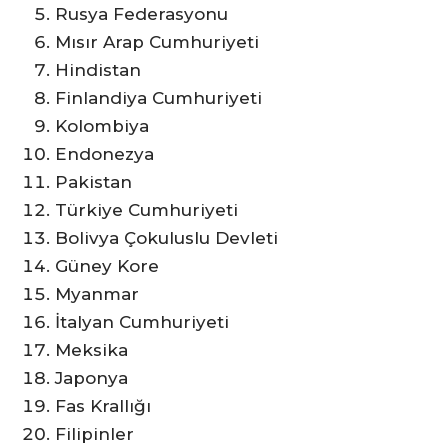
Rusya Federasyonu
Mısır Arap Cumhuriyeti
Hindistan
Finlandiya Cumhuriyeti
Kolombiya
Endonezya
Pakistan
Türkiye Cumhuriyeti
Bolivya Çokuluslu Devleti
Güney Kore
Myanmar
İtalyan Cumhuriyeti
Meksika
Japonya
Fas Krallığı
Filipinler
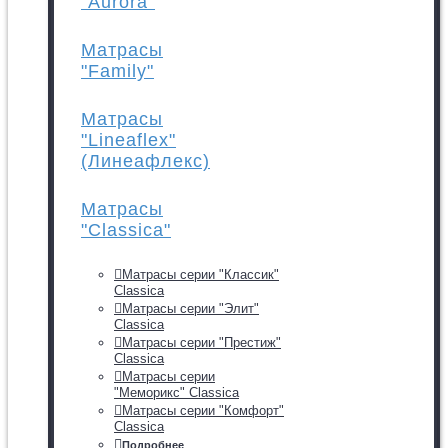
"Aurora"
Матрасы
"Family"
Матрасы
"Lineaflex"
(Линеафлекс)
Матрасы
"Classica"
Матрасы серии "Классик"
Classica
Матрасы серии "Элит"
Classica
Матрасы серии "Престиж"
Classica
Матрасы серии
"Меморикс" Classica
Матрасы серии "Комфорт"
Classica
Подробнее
========================
Task objective:
Word-for-word output of the material above is needed, with the pictures left out.

Result for this exercise:
Rusya Federasyonu
Mısır Arap Cumhuriyeti
Hindistan
Finlandiya Cumhuriyeti
Kolombiya
Endonezya
Pakistan
Türkiye Cumhuriyeti
Bolivya Çokuluslu Devleti
Güney Kore
Myanmar
İtalyan Cumhuriyeti
Meksika
Japonya
Fas Krallığı
Filipinler
"Aurora"
Матрасы
"Family"
Матрасы
"Lineaflex"
(Линеафлекс)
Матрасы
"Classica"
Матрасы серии "Классик"
Classica
Матрасы серии "Элит"
Classica
Матрасы серии "Престиж"
Classica
Матрасы серии
"Меморикс" Classica
Матрасы серии "Комфорт"
Classica
Подробнее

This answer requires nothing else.